Moreover, some programmers want to run the code first, see what it does, and then return to the code to delve into the details (and others use the opposite approach).
Consequently, there are various types of code samples in this book: some are short, some are long, and other code samples “build” from earlier code samples.
WHAT DO I NEED TO KNOW FOR THIS BOOK?
Current knowledge of Python 3.x is the most helpful skill. Knowledge of other programming languages (such as Java) can also be helpful because of the exposure to programming concepts and constructs. The less technical knowledge that you have, the more diligence will be required in order to understand the various topics that are covered.
If you want to be sure that you can grasp the material in this book, glance through some of the code samples to get an idea of how much is familiar to you and how much is new for you.
DOES THIS BOOK CONTAIN PRODUCTION-LEVEL CODE SAMPLES?
The primary purpose of the code samples in this book is to show you Python-based libraries for solving a variety of NLP-related tasks. Clarity has higher priority than writing more compact code that is more difficult to understand (and possibly more prone to bugs). If you decide to use any of the code in this book in a production Website, you ought to subject that code to the same rigorous analysis as the other parts of your code base.
WHAT ARE THE NON-TECHNICAL PREREQUISITES FOR THIS BOOK?
Although the answer to this question is more difficult to quantify, it’s important to have a strong desire to learn about NLP, along with the motivation and discipline to read and understand the code samples.
Even simple APIs can be a challenge to understand them the first time you encounter them, so be prepared to read the code samples several times.
HOW DO I SET UP A COMMAND SHELL?
If you are a Mac user, there are three ways to do so. The first method is to use Finder to navigate to Applications > Utilities and then double click on the Utilities application. Next, if you already have a command shell available, you can launch a new command shell by typing the following command:
open /Applications/Utilities/Terminal.app
A second method for Mac users is to open a new command shell on a MacBook from a command shell that is already visible simply by clicking command+n in that command shell, and your Mac will launch another command shell.

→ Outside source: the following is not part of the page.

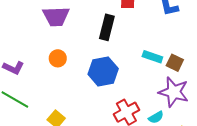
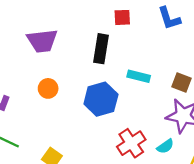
cyan rectangle: (152, 57) -> (139, 76), moved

If you are a PC user, you can install Cygwin (open source https://cygwin.com/) that simulates bash commands, or use another toolkit such as MKS (a commercial product). Please read the online documentation that describes the download and installation process. Note that custom aliases are not automatically set if they are defined in a file other than the main start-up file (such as .bash_login).
COMPANION FILES
All the code samples and figures in this book may be obtained by writing to the publisher at [email protected].
WHAT ARE THE “NEXT STEPS” AFTER FINISHING THIS BOOK?
The answer to this question varies widely, mainly because the answer depends heavily on your objectives. If you are interested primarily in NLP, then you can learn more advanced concepts, such as attention, transformers, and the BERT-related models.
If you are primarily interested in machine learning, there are some subfields of machine learning, such as deep learning and reinforcement learning (and deep reinforcement learning) that might appeal to you. Fortunately, there are many resources available, and you can perform an Internet search for those resources. One other point: the aspects of machine learning for you to learn depend on who you are: the needs of a machine learning engineer, data scientist, manager, student, or software developer are all different.
O. CampesatoMay 2021
CHAPTER 1
WORKING WITH DATA
This chapter introduces you to the data types (along with their differences), how to scale data values, and various techniques for handling missing data values. If most of the material in this chapter is new to you, be assured that it’s not necessary to understand everything in this chapter. It’s still a good idea to read as much material as you can, and perhaps return to this chapter again after you have completed some of the other chapters in this book.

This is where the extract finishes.